This is very odd indeed. Westminster, one of the most expensive public schools in the UK, is holding a fund-raising auction. In this auction, you can buy an internship at Imperial College’s Institute of Biomedical Engineering, on the promise that this will look great on your CV.
“On offer is a one week internship at the Institute for an A-level student. This placement promises a fascinating insight into the field of biomedical engineering and would be a wonderful addition to the CV of any budding scientist.”
Internships like these are bad at the best of times. As I’ve written before, on the topic of full time 6 month internships, these actively exacerbate social inequality in the professions, by giving a leg up to those who can afford to pay.
This isn’t just distasteful. In the media, and in politics, it is now recognised that unpaid internships are harmful to the culture of these professions: unpaid entry posts mean that the children of wealthy parents get in, get ahead, and do better, because their families can afford to give them money to pay rent and live in London while they earn no salary.
Unequal entrance to professions for the children of wealthy parents exaggerates an already unequal society. I think you could also argue – though I am happy to agree this is a more tenuous point – that since lower levels of wealth and income are associated with specificethnic groups, this employment policy from universities is frankly racist.
…These kinds of posts are common, so I certainly don’t blame individuals. But I do think we need a serious national debate on whether we think they are okay.
The opportunities of the next generation, and the shape of our professions, are being determined by the wealth of peoples’ parents.

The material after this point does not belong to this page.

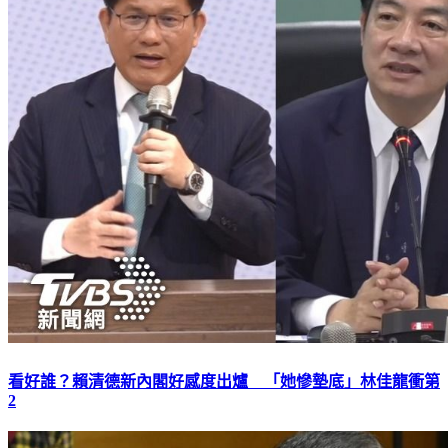
看好誰？賴清德新內閣好感度出爐 「她慘墊底」林佳龍衝第
2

It’s especially sad to see this being driven so openly in academia.
This Imperial College internship takes the problem to a whole new level, by actively charging. I don’t doubt that Westminster public school (£7,236 a term) wants to do lovely constructive things with the money. Selling access to professions is not the way to do it.

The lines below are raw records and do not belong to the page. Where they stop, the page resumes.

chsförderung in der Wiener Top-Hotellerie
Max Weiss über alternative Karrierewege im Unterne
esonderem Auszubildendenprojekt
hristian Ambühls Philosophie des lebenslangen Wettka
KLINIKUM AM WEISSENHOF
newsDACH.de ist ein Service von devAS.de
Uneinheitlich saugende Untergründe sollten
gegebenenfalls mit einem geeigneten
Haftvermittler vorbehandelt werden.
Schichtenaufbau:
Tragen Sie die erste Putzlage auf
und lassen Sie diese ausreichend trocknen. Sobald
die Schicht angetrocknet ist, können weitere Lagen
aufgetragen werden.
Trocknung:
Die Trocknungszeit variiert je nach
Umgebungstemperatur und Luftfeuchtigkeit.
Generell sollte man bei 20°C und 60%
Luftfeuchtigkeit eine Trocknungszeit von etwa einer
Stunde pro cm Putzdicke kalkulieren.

I’m pleased to see that Imperial College Students Union are already on the case here:
Imperial College Union was informed this morning of the auctioning of an internship in the Institute of Biomedical Engineering.
The Sabbaticals concerned condemn this, in the strongest terms, and in the absence of a Union Council resolution are working to have the auction removed.
It is our fundamental belief that access to education should be based on merit, not ability to pay; and that efforts to widen access to an Imperial education to students from disadvantaged backgrounds are a central part of the College’s academic mission. As the auction page says, this opportunity will give “a fascinating insight into the field of biomedical engineering and would be a wonderful addition to the CV of any budding student”. For a publicly-funded body to restrict this transformational opportunity only to the wealthy is a betrayal of our academic principles and the work to widen access to which so many staff and students have given their time.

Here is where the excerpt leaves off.